By M.GIERCZAK and P. BUDZEWSKI (Predictive Solutions)
OVER THE YEARS, IBM SPSS MODELER® (FORMERLY CLEMENTINE) EARNED THE REPUTATION OF BEING THE MODEL OPEN ENVIRONMENT ACROSS DATA MINING PLATFORMS.
Its creators were conscious of two things: that they should not create a software program in a vacuum for its own sake, and that future needs and trends could not be precisely defined. This need for openness was a key driver in the early development of the Clementine data mining platform resulting in notable features such as:
- The automatic generation of SQL code by the Clementine application (as opposed to SQL that was hard-coded by the analyst), allowing for fast communication with databases.
- The CEMI interface which opened up the possibility to use additional data mining algorithms, e.g. libraries written in C, developed by third parties.
- The Solution Publisher technology which provided a scoring mechanism that worked independently of the Clementine application environment.
Today, we have tried to reflect this same level of openness in PS CLEMENTINE PRO, a solution built on IBM SPSS Modeler, with a particular focus on integration with R and Python. In this post, we will focus on Python and describe the benefits derived from using it. Whilst Python co-exists with the earlier script language version (the so-called legacy script, or “LS” for short), it has a significantly broader set of capabilities for interaction with the IT environment.
During PS CLEMENTINE PRO program installation a dedicated modeler.api library is installed. This library allows us to control objects in streams and supernodes as well as create scripts managing multiple streams (session scripts). Whilst this can be achieved using LS, Python can do more. Let’s look at the first example to see some differences.

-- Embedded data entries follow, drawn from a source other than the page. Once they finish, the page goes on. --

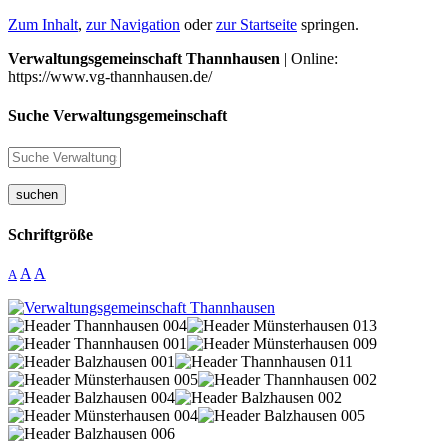
Zum Inhalt
,
zur Navigation
oder
zur Startseite
springen.
Verwaltungsgemeinschaft Thannhausen
| Online:
https://www.vg-thannhausen.de/
Suche Verwaltungsgemeinschaft
suchen
Schriftgröße
A
A
A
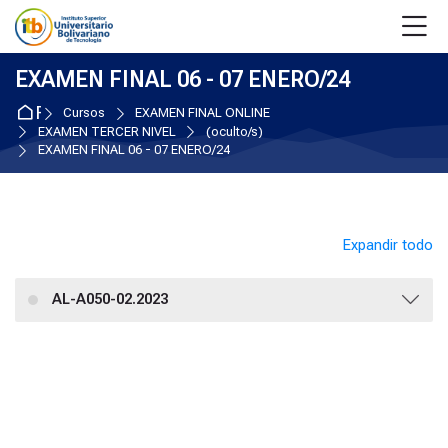
Skip to navigation
Skip to login form
Salta al contenido principal
Skip to accessibility options
Skip to footer
Skip accessibility options
M
EXAMEN FINAL 06 - 07 ENERO/24
Página Principal
Cursos
EXAMEN FINAL ONLINE
EXAMEN TERCER NIVEL
(oculto/s)
EXAMEN FINAL 06 - 07 ENERO/24
Expandir todo
AL-A050-02.2023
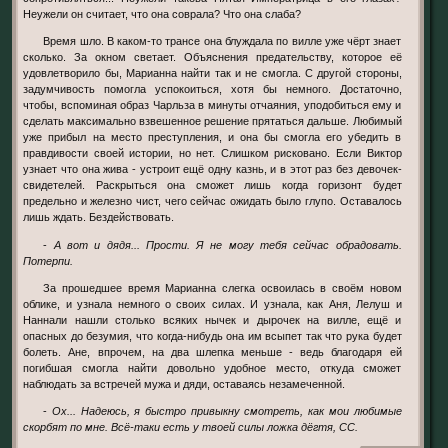
Неужели он считает, что она соврала? Что она слаба?
Время шло. В каком-то трансе она блуждала по вилле уже чёрт знает
сколько. За окном светает. Объяснения предательству, которое её
удовлетворило бы, Марианна найти так и не смогла. С другой стороны,
задумчивость помогла успокоиться, хотя бы немного. Достаточно,
чтобы, вспоминая образ Чарльза в минуты отчаяния, уподобиться ему и
сделать максимально взвешенное решение прятаться дальше. Любимый
уже прибыл на место преступления, и она бы смогла его убедить в
правдивости своей истории, но нет. Слишком рисковано. Если Виктор
узнает что она жива - устроит ещё одну казнь, и в этот раз без девочек-
свидетелей. Раскрыться она сможет лишь когда горизонт будет
предельно и железно чист, чего сейчас ожидать было глупо. Оставалось
лишь ждать. Бездействовать.
-
А вот и дядя... Прости. Я не могу тебя сейчас обрадовать.
Потерпи.
За прошедшее время Марианна слегка освоилась в своём новом
облике, и узнала немного о своих силах. И узнала, как Аня, Лелуш и
Наннали нашли столько всяких нычек и дырочек на вилле, ещё и
опасных до безумия, что когда-нибудь она им всыпет так что рука будет
болеть. Ане, впрочем, на два шлепка меньше - ведь благодаря ей
погибшая смогла найти довольно удобное место, откуда сможет
наблюдать за встречей мужа и дяди, оставаясь незамеченной.
-
Ох... Надеюсь, я быстро привыкну смотреть, как мои любимые
скорбят по мне. Всё-таки есть у твоей силы ложка дёгтя, СС.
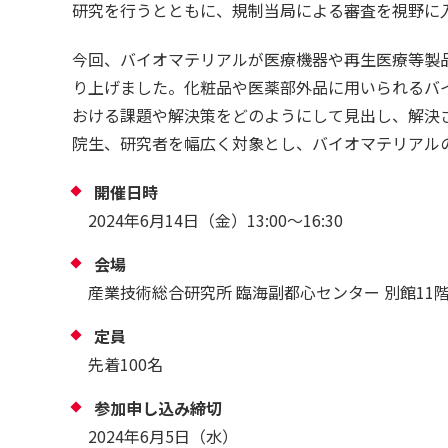
研究を行うとともに、規制当局による審査を視野に
今回、バイオマテリアルが医療機器や再生医療等製
り上げました。化粧品や医薬部外品に用いられるバ
おける課題や解決策をどのようにして見出し、解決
院生、研究者を幅広く対象とし、バイオマテリアル
開催日時
2024年6月14日（金）13:00～16:30
会場
産業技術総合研究所 臨海副都心センター 別館11
定員
先着100名
参加申し込み締切
2024年6月5日（水）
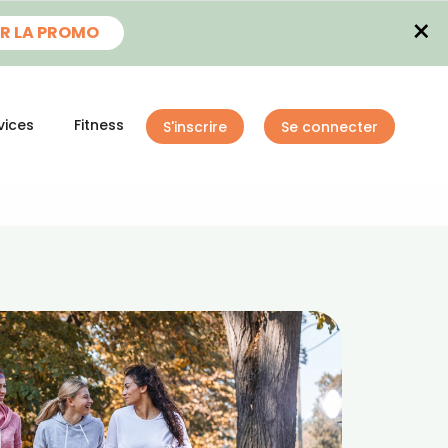
×
R LA PROMO
vices
Fitness
S'inscrire
Se connecter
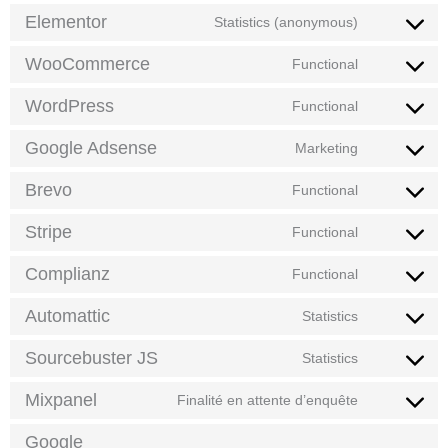
Elementor
Statistics (anonymous)
WooCommerce
Functional
WordPress
Functional
Google Adsense
Marketing
Brevo
Functional
Stripe
Functional
Complianz
Functional
Automattic
Statistics
Sourcebuster JS
Statistics
Mixpanel
Finalité en attente d’enquête
Google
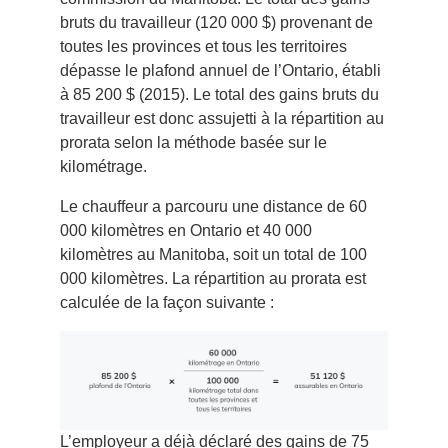
bruts du travailleur (120 000 $) provenant de
toutes les provinces et tous les territoires
dépasse le plafond annuel de l’Ontario, établi
à 85 200 $ (2015). Le total des gains bruts du
travailleur est donc assujetti à la répartition au
prorata selon la méthode basée sur le
kilométrage.
Le chauffeur a parcouru une distance de 60
000 kilomètres en Ontario et 40 000
kilomètres au Manitoba, soit un total de 100
000 kilomètres. La répartition au prorata est
calculée de la façon suivante :
L’employeur a déjà déclaré des gains de 75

PYTHON AS A SCRIPT LANGUAGE
One of features of Python is the possibility to use numerous libraries. For example, the os library provides access to files and folders on the computer’s hard disk. Thus, from the PS CLEMENTINE PRO level we can not only define access paths to files (also achieved using LS), but also create folders, collect file information, remove files or change their names. The datetime library is a useful tool for automatically saving reports, in our case reports from each day will be included in separate, automatically created folders. Below is a sample of the code used to create a subfolder with the name being today’s date (lines 1-9).Figure 1. Folder creating script with the use of the os module
ACCELERATING YOU WORK
Python also allows the creation of your own functions, which can greatly simplify your work. This is very useful for handling complicated operations, loops or conditional instructions, and will not only shorten the working time, but will also shorten the code itself, improving its readability and reducing errors.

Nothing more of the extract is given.